Nabuchodonosor, in the twenty-first year of his reign, and the fourth after the destruction of Jerusalem, marched again into Syria, and besieged Tyre, at the time when Ithobal was king thereof. Tyre was a strong and opulent city, which had never been subject to any foreign power, and was then in great repute for its commerce: by which many of its citizens were become like so many princes in wealth and magnificence.[1046] It had been built by the Sidonians two hundred and forty years before the temple of Jerusalem. For Sidon being taken by the Philistines of Ascalon, many of its inhabitants made their escape in ships, and founded the city of Tyre. And for this reason we find it called in Isaiah “the daughter of Sidon.”[1047] But the daughter soon surpassed the mother in grandeur, riches, and power. Accordingly, at the time we are speaking of, she was in a condition to resist, thirteen years together, a monarch, to whose yoke all the rest of the East had submitted.
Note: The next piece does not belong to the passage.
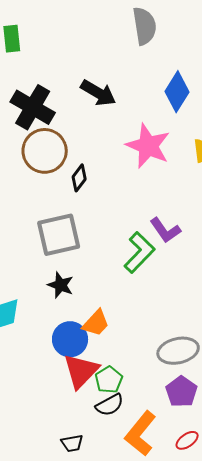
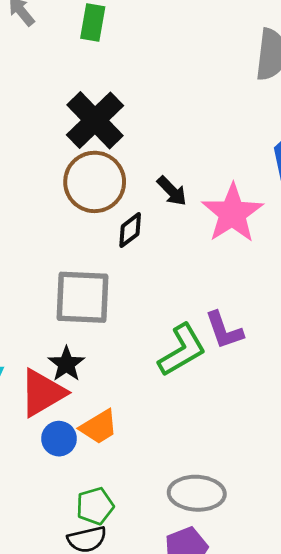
black arrow: (98, 93) -> (172, 191), moved, size x0.7
blue circle: (70, 339) -> (59, 439), size x0.7
red triangle: (81, 371) -> (42, 393), moved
It was not till after so long an interval, that Nabuchodonosor made himself master of Tyre.[1048] His troops suffered incredible hardships before it; so that, according to the prophet's expression, “every head was made bald, and every shoulder was peeled.”[1049] Before the city was reduced to the last extremity, its inhabitants retired, with the greatest part of their effects, into a neighbouring isle, half a mile from the shore, where they built a new city; the name and glory whereof extinguished the remembrance of the old one, which from thenceforward became a mere village, retaining the name of ancient Tyre.
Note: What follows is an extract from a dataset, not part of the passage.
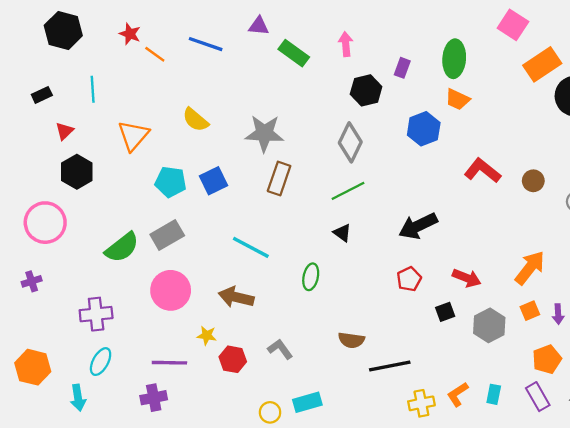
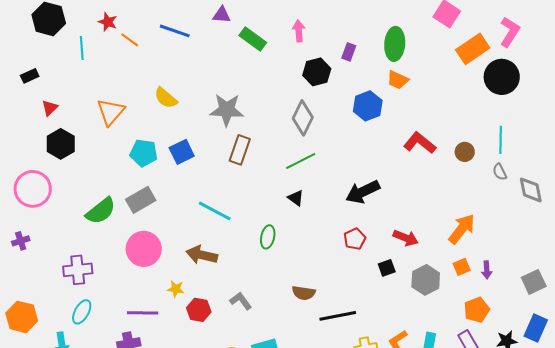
cyan line: (93, 89) -> (82, 48), moved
Nabuchodonosor and his army having undergone the utmost fatigues during so long and difficult a siege,[1050] and having found [pg 347] nothing in the place to requite them for the service they had rendered Almighty God (it is the expression of the prophet) in executing his vengeance upon that city, to make them amends, God was pleased to promise by the mouth of Ezekiel, that he would give them the spoils of Egypt. And indeed they soon after conquered that country, as I have more fully related in the history of the Egyptians.[1051]

When this prince had happily finished all his wars, and was in a state of perfect peace and tranquillity, he employed himself in putting the last hand to the building, or rather to the embellishing of Babylon. The reader may see in Josephus[1052] an account of the magnificent structures ascribed to this monarch by several writers. I have mentioned a great part of them in the description already given of that stately city.